Главная роль 6 (СИ) - Страница 49
А теперь о несколько смущающем: ты знаешь, как холодно я отношусь к лизоблюдству и верноподданичеству, а потому конечно же поймешь, что я никоим образом не предаюсь обидам, а лишь делаю наблюдения и делюсь ими с тобою, моей преданной подругой и дарованной самим Господом половинкой. То, как меня ранее встречали в этих краях, совершенно не годится в подметки тому, как меня встретили в качестве Императора. О, не нашлось ни единой крыши, ни единого дерева, на котором не расположились бы мои милые подданные, пытающиеся разглядеть меня хоть краем глаза. Видела бы ты, как забавно выглядели некоторые из них, пытаясь одновременно цепляться за ветви и должным образом кланяться! Увы, не обошлось без падений и некоторых давок — это потребовало от меня проявить заботу и оплатить лечение пострадавших. Некоторые здешние господа в мундирах пытались внушить мне, что делать этого не следует — мол, хитрецы, зная о моей доброте, специально попадали на головы собравшимся под деревьями дамам и господам, дабы получить компенсацию, и теперь мундиры обрели новых владельцев, а Империя — несколько совершенно гражданского толка подданных.

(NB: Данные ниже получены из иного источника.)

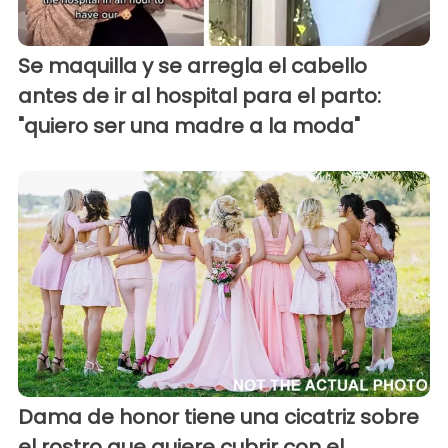
Se maquilla y se arregla el cabello
antes de ir al hospital para el parto:
"quiero ser una madre a la moda"
Dama de honor tiene una cicatriz sobre
el rostro que quiere cubrir con el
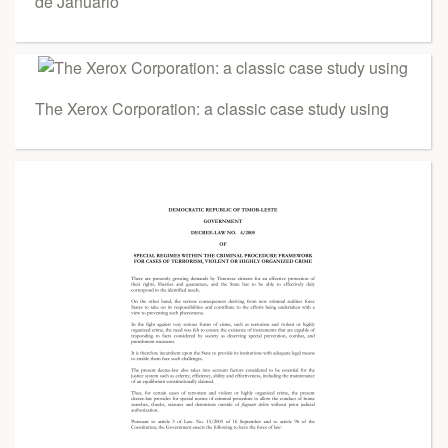
de Januário
The Xerox Corporation: a classic case study using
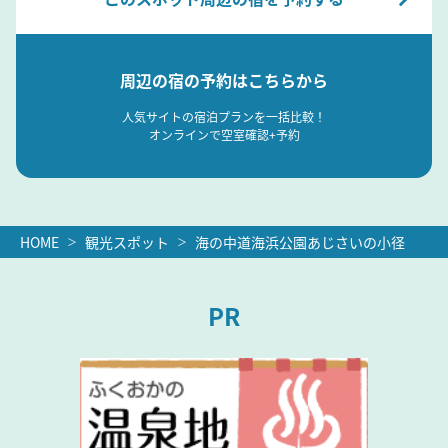
周辺の宿の予約はこちらから
人気サイトの宿泊プランを一括比較！
オンラインで空室確認+予約
HOME
観光スポット
海の中道海浜公園あじさいの小径
PR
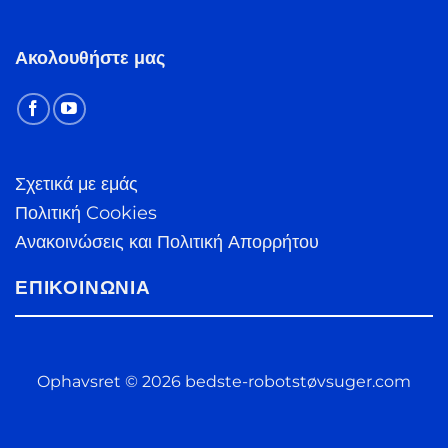
Ακολουθήστε μας
Σχετικά με εμάς
Πολιτική Cookies
Ανακοινώσεις και Πολιτική Απορρήτου
ΕΠΙΚΟΙΝΩΝΊΑ
Ophavsret © 2026 bedste-robotstøvsuger.com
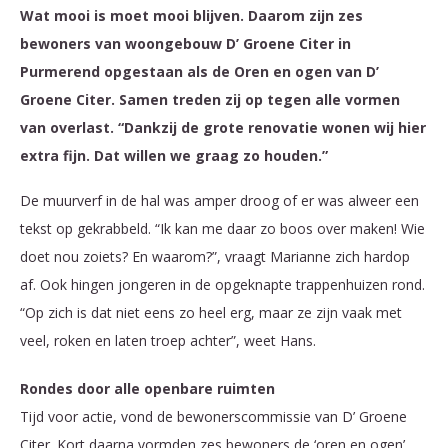
Wat mooi is moet mooi blijven. Daarom zijn zes
bewoners van woongebouw D’ Groene Citer in
Purmerend opgestaan als de Oren en ogen van D’
Groene Citer. Samen treden zij op tegen alle vormen
van overlast. “Dankzij de grote renovatie wonen wij hier
extra fijn. Dat willen we graag zo houden.”
De muurverf in de hal was amper droog of er was alweer een
tekst op gekrabbeld. “Ik kan me daar zo boos over maken! Wie
doet nou zoiets? En waarom?”, vraagt Marianne zich hardop
af. Ook hingen jongeren in de opgeknapte trappenhuizen rond.
“Op zich is dat niet eens zo heel erg, maar ze zijn vaak met
veel, roken en laten troep achter”, weet Hans.
Rondes door alle openbare ruimten
Tijd voor actie, vond de bewonerscommissie van D’ Groene
Citer. Kort daarna vormden zes bewoners de ‘oren en ogen’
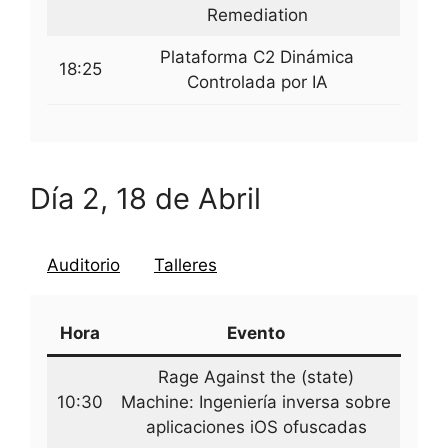
Remediation
Plataforma C2 Dinámica
18:25
Controlada por IA
Día 2, 18 de Abril
Auditorio
Talleres
Hora
Evento
Rage Against the (state)
10:30
Machine: Ingeniería inversa sobre
aplicaciones iOS ofuscadas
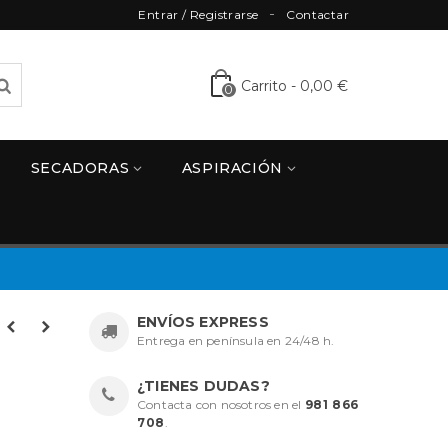
Entrar / Registrarse
Contactar
Carrito
-
0,00 €
0
SECADORAS
ASPIRACIÓN
ENVÍOS EXPRESS
Entrega en península en 24/48 h.
¿TIENES DUDAS?
Contacta con nosotros en el
981 866
708
.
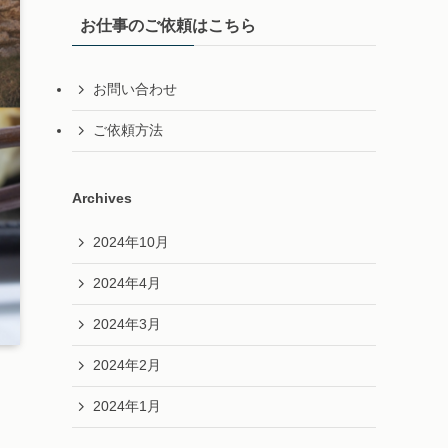
お仕事のご依頼はこちら
お問い合わせ
ご依頼方法
Archives
2024年10月
2024年4月
2024年3月
2024年2月
2024年1月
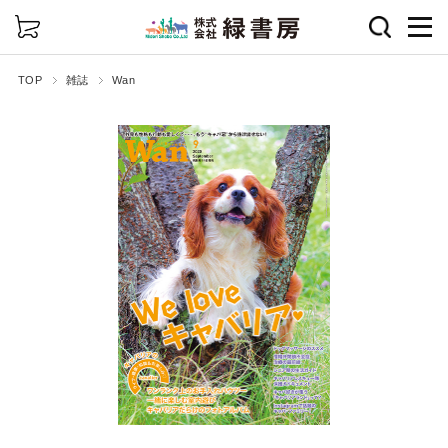
詳細検索
TOP
雑誌
Wan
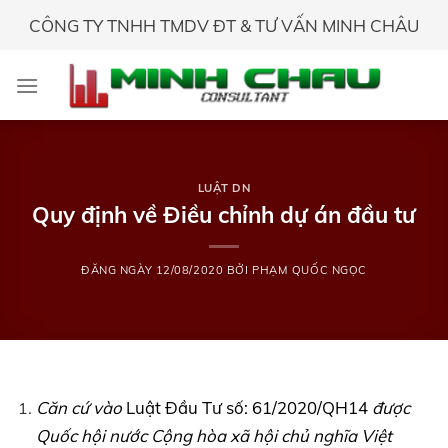
Skip
CÔNG TY TNHH TMDV ĐT & TƯ VẤN MINH CHÂU
to
content
LUẬT DN
Quy định về Điều chỉnh dự án đầu tư
ĐĂNG NGÀY
12/08/2020
BỞI
PHẠM QUỐC NGỌC
Căn cứ vào
Luật Đầu Tư số: 61/2020/QH14
được
Quốc hội nước Cộng hòa xã hội chủ nghĩa Việt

Завтрашним утром я отправлюсь на Юг — на некогда нареченные «новыми» территории, а теперь — крепко вросший в тело Империи край, о чудесах которого ходят слухи по всей планете. Там, в славном Евстафьевске, я встречусь с моим старым другом — принцем Арисугавой, о котором, признаюсь честно, успел соскучиться. С ним мы обсудим некоторые деликатные вопросы, о которых тебе известно — помнишь ту дивную прогулку по Московскому зоопарку, когда я несколько увлекся рассказами о Тихоокеанских планах? Теперь, вдали от тебя, я ужасно жалею об этом — лучше бы я посвятил все свое время словам любви к тебе. До чего же я соскучился по тебе! До чего же я скучаю по детям! Дирижабль быстрее поезда, но все равно ползет невыносимо медленно, и каждую проведенную в нем минуту я чувствую, как драгоценное время утекает сквозь пальцы, вместо того, чтобы наполниться милой семейной возней или хотя бы работой. С последней, впрочем, легче — по пути мы с матушкой, Мишей и Олей изрядно повеселились, на корзине поднимая на борт уважаемых господ, коим были вверены заботы о провинциях. Вид у них был великолепнейший — бледный, дрожащий, и я от всей души благодарен их крепким нервам за то, что позволили столь важным для Империи людям не оконфузиться самым прискорбным образом: боюсь, после такого мне пришлось бы искать им замены…'.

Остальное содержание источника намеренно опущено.